Warrangu; River Story is not only DOBBY’s debut album, but an important piece of storytelling and documentation.
The Filipino and Murrawarri musician has assumed various roles over the years; musically he’s a composer, rapper, producer and drummer, and within the community a broadcaster, educator and activist. DOBBY unites all of these mantles on Warrangu. It’s a portrait of his home Brewarrina; the River Story as such being the Bogan River to the South, the Culgoa River to the North, and the Barwon River to the East.
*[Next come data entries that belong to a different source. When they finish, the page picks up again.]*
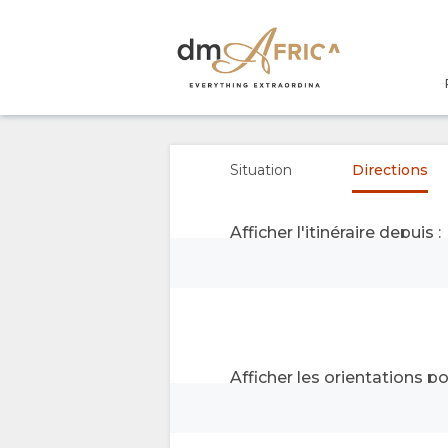
PRÉSENTATION
A
Situation
Directions
PROPOS
Afficher l'itinéraire depuis :
DE
NOUS
EQUIPEMENT
GALLERIE
Afficher les orientations pou
DOCUMENTS
PHOTOS
CARTE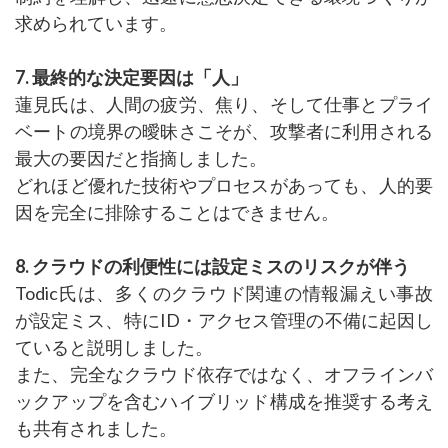
求められています。
7. 最終的な決定要因は「人」
蓮見氏は、人間の疲労、焦り、そして仕事とプライ
ベートの境界の曖昧さこそが、攻撃者に利用される
最大の要因だと指摘しました。
どれほど優れた技術やプロセスがあっても、人的要
因を完全に排除することはできません。
8. クラウドの利便性には設定ミスのリスクが伴う
Todic氏は、多くのクラウド関連の情報漏えい事故
が設定ミス、特にID・アクセス管理の不備に起因し
ていると説明しました。
また、完全なクラウド依存ではなく、オフラインバ
ックアップを含むハイブリッド構成を推奨する考え
も共有されました。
Through field recordings and interviews with Murrawarri elders & community members, Warrangu; River Story is a keepsake of cultural knowledge, of Murrawarri connections to Country and the importance of environmental stability. But it’s also an investigation of the water theft rampant across the Murray Darling Basin over the last decade and beyond. It’s a crisis that went beyond simple government mismanagement, as large agricultural corporations deliberately redirected water flows away from the river and from floodplains, leaving them at dangerously low levels. A recent scandal yes – but also endemic of a deep, systemic imbalance, the terminal endpoint of a colonial system where food and commodities are not created and grown in accordance with natural ecological frameworks, but instead at an endless, all consuming thirst for profit.
DOBBY understands this well, and this album is his rallying-cry against it. Warrangu; River Story is justice from the grassroots up, a sweeping, cinematic, and deeply defiant understanding that, like the future, this River Story is not yet complete.